GPU Ingest Crashes — instance_id="none" Treated as Valid EC2 ID

Metadata

  • Date: 2026-04-23
  • Status: fixed
  • Severity: medium
  • Related issue/ticket: N/A
  • Owner: N/A

About

Overview: - The SSM parameter /encache/gpu/instance_id is set to the literal string "none" (a placeholder). Because "none" is truthy in Python, ingest_window.py passes it to _resolve_gpu_url and then to VLM2VecClient(instance_id="none"). The EC2 describe_instances call inside VLM2VecClient._start_or_create() raises InvalidInstanceID.Malformed. The outer try/except in the GPU enrichment block catches it, so segments are still saved as processing_status=failed — but an unnecessary EC2 API call is made and a misleading error is logged on every ingest. - Additionally, no GPU EC2 instance exists in the account — the GPU worker is offline.

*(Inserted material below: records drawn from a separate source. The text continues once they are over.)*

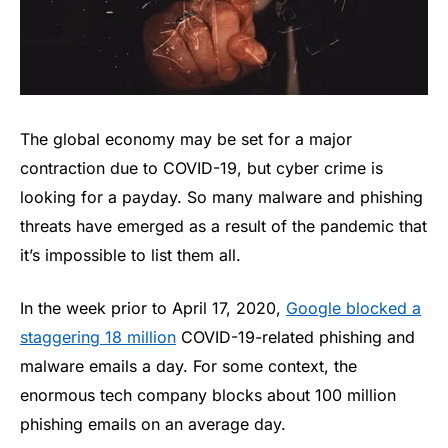
The global economy may be set for a major
contraction due to COVID-19, but cyber crime is
looking for a payday. So many malware and phishing
threats have emerged as a result of the pandemic that
it’s impossible to list them all.
In the week prior to April 17, 2020,
Google blocked a
staggering 18 million
COVID-19-related phishing and
malware emails a day. For some context, the
enormous tech company blocks about 100 million
phishing emails on an average day.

Technical Questions: - os.environ.get("GPU_INSTANCE_ID") returns "none" — a non-empty string — so if gpu_instance_id: is True and the GPU path is entered. - The SSM sentinel value "none" was set as a placeholder when no GPU instance was running. - The GPU enrichment is already wrapped in try/except, so segments are saved correctly. The fix avoids the unnecessary EC2 call.

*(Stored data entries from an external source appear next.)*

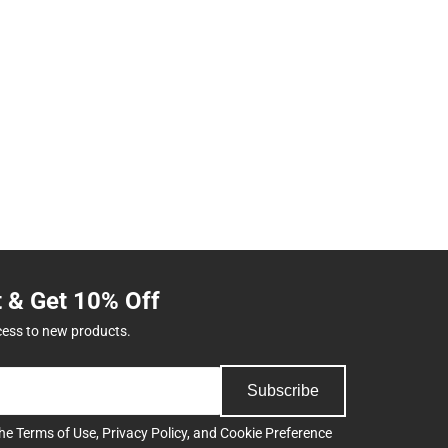
t & Get 10% Off
cess to new products.
Subscribe
the
Terms of Use
,
Privacy Policy
, and
Cookie Preference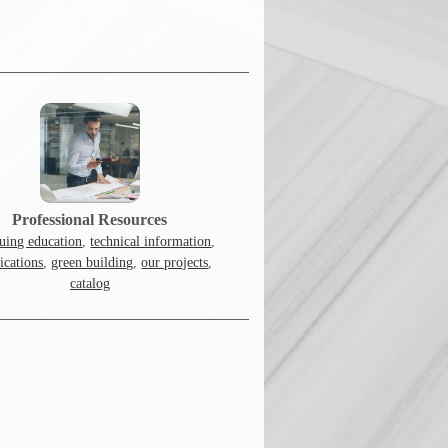
Professional Resources
uing education
,
technical information
,
fications
,
green building
,
our projects
,
catalog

Resources: - main/server/worldmm/pipeline/ingest_window.py — GPU instance_id check - SSM: /encache/gpu/instance_id = "none" - Lambda env: GPU_INSTANCE_ID = "none" (sourced from SSM) - CloudWatch: /aws/lambda/server-IngestWindowFunction-44v8BXyEGwOz

Steps to cause failure

flowchart LR
    A["IngestWindowFunction invoked"] --> B["gpu_instance_id = os.environ.get(GPU_INSTANCE_ID)"]
    B --> C["gpu_instance_id = 'none' — truthy"]
    C --> D["_resolve_gpu_url called with 'none'"]
    D --> E["EC2 describe_instances 'none' — InvalidInstanceID.Malformed"]
    E --> F["_resolve_gpu_url catches, returns 0.0.0.0"]
    F --> G["VLM2VecClient(instance_id='none') created"]
    G --> H["caption() calls _ensure_running()"]
    H --> I["EC2 describe_instances 'none' again — uncaught inside VLM2VecClient"]
    I --> J["Outer try/except catches — segment saved as failed"]

System

flowchart TD
    SSM[("SSM\n/encache/gpu/instance_id = 'none'")] -->|env var GPU_INSTANCE_ID=none| IW["ingest_window.py"]
    IW -->|"if gpu_instance_id: (truthy)"| RESOLVE["_resolve_gpu_url('none')"]
    RESOLVE -->|EC2 error caught| IW
    IW -->|"VLM2VecClient(instance_id='none')"| VLM["VLM2VecClient"]
    VLM -->|"EC2 describe_instances('none') — crashes"| IW
    IW -->|"outer except catches"| DB[("PostgreSQL\nprocessing_status=failed")]

Reproduction Details

  1. Set SSM /encache/gpu/instance_id to "none".
  2. Trigger any ingest window.
  3. Log shows gpu_url_resolve_failed then gpu_enrichment_failed with InvalidInstanceID.Malformed.
  4. Segment is saved with processing_status=failed.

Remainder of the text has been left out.